-- Working data follows --

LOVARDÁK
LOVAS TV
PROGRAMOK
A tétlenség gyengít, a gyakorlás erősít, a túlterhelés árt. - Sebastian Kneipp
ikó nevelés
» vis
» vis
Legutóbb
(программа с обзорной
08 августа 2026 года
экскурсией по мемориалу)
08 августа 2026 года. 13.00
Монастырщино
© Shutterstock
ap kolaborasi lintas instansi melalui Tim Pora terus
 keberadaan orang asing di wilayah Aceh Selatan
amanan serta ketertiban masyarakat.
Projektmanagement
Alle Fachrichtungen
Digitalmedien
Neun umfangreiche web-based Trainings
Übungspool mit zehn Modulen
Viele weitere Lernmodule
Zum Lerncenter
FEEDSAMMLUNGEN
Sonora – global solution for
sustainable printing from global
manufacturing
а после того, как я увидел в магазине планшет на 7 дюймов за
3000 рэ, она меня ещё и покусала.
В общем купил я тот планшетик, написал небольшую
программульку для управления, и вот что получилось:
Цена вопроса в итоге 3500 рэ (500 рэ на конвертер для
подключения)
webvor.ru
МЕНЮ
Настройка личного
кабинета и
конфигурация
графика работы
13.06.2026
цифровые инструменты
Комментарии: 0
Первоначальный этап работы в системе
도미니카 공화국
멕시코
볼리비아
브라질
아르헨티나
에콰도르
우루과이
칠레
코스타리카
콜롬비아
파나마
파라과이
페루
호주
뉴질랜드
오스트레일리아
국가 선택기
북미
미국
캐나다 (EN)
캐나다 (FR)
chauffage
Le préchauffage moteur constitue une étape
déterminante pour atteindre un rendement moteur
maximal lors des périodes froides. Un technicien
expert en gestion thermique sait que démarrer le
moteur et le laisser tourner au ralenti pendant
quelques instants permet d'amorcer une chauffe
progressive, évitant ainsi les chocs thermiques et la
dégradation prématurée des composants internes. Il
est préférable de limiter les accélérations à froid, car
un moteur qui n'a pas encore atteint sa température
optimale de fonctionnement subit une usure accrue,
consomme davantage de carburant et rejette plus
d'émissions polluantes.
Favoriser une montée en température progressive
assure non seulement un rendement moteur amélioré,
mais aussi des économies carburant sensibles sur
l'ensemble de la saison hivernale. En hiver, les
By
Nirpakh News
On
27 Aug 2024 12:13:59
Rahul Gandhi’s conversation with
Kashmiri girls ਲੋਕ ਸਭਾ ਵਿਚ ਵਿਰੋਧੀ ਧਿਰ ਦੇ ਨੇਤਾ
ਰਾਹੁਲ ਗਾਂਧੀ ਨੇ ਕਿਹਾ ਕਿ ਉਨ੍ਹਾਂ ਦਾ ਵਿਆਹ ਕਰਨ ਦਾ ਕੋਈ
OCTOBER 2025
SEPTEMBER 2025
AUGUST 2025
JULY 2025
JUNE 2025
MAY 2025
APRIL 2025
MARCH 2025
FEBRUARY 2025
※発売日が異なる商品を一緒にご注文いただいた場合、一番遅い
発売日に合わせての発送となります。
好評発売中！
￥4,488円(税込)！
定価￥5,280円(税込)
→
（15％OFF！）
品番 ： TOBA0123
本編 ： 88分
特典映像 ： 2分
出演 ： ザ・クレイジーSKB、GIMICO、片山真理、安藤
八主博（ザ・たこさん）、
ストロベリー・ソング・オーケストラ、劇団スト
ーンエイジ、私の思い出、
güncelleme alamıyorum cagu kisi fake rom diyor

-- Working data concluded --

Your instructions: Filter the entries down to the lines with the word "progressive" in them, and copy those lines.

Written reply:
progressive, évitant ainsi les chocs thermiques et la
Favoriser une montée en température progressive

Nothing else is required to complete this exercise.